# Work to be completed
Print every line of the material exactly.
==== Data shown
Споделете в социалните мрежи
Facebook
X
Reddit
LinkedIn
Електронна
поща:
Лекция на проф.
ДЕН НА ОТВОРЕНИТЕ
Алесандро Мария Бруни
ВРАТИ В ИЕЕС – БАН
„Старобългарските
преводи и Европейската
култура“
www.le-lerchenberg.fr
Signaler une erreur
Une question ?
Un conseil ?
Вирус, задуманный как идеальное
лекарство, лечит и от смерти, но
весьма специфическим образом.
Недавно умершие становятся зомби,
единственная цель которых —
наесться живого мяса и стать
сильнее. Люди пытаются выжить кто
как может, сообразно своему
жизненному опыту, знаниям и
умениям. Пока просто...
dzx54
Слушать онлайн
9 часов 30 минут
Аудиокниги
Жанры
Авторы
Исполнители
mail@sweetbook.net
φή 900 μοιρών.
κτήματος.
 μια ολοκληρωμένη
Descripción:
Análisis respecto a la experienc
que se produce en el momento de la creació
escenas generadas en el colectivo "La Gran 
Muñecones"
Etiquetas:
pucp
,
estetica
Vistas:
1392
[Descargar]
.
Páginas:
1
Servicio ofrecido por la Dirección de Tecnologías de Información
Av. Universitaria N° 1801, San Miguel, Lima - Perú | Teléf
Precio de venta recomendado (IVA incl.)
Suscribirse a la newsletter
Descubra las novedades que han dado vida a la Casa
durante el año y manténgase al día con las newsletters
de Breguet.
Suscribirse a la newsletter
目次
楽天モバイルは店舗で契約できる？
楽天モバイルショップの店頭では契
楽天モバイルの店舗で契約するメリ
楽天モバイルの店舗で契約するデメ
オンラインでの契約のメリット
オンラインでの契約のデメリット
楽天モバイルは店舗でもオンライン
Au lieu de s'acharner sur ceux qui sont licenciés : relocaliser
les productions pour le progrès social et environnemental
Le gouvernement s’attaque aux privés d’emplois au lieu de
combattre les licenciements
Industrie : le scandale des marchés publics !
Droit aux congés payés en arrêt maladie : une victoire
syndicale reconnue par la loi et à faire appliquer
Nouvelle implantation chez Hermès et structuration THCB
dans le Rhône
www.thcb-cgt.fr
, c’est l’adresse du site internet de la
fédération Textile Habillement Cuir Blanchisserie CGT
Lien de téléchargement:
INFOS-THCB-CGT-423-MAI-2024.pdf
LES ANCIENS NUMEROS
========
# Expected output
Споделете в социалните мрежи
Facebook
X
Reddit
LinkedIn
Електронна
поща:
Лекция на проф.
ДЕН НА ОТВОРЕНИТЕ
Алесандро Мария Бруни
ВРАТИ В ИЕЕС – БАН
„Старобългарските
преводи и Европейската
култура“
www.le-lerchenberg.fr
Signaler une erreur
Une question ?
Un conseil ?
Вирус, задуманный как идеальное
лекарство, лечит и от смерти, но
весьма специфическим образом.
Недавно умершие становятся зомби,
единственная цель которых —
наесться живого мяса и стать
сильнее. Люди пытаются выжить кто
как может, сообразно своему
жизненному опыту, знаниям и
умениям. Пока просто...
dzx54
Слушать онлайн
9 часов 30 минут
Аудиокниги
Жанры
Авторы
Исполнители
mail@sweetbook.net
φή 900 μοιρών.
κτήματος.
 μια ολοκληρωμένη
Descripción:
Análisis respecto a la experienc
que se produce en el momento de la creació
escenas generadas en el colectivo "La Gran 
Muñecones"
Etiquetas:
pucp
,
estetica
Vistas:
1392
[Descargar]
.
Páginas:
1
Servicio ofrecido por la Dirección de Tecnologías de Información
Av. Universitaria N° 1801, San Miguel, Lima - Perú | Teléf
Precio de venta recomendado (IVA incl.)
Suscribirse a la newsletter
Descubra las novedades que han dado vida a la Casa
durante el año y manténgase al día con las newsletters
de Breguet.
Suscribirse a la newsletter
目次
楽天モバイルは店舗で契約できる？
楽天モバイルショップの店頭では契
楽天モバイルの店舗で契約するメリ
楽天モバイルの店舗で契約するデメ
オンラインでの契約のメリット
オンラインでの契約のデメリット
楽天モバイルは店舗でもオンライン
Au lieu de s'acharner sur ceux qui sont licenciés : relocaliser
les productions pour le progrès social et environnemental
Le gouvernement s’attaque aux privés d’emplois au lieu de
combattre les licenciements
Industrie : le scandale des marchés publics !
Droit aux congés payés en arrêt maladie : une victoire
syndicale reconnue par la loi et à faire appliquer
Nouvelle implantation chez Hermès et structuration THCB
dans le Rhône
www.thcb-cgt.fr
, c’est l’adresse du site internet de la
fédération Textile Habillement Cuir Blanchisserie CGT
Lien de téléchargement:
INFOS-THCB-CGT-423-MAI-2024.pdf
LES ANCIENS NUMEROS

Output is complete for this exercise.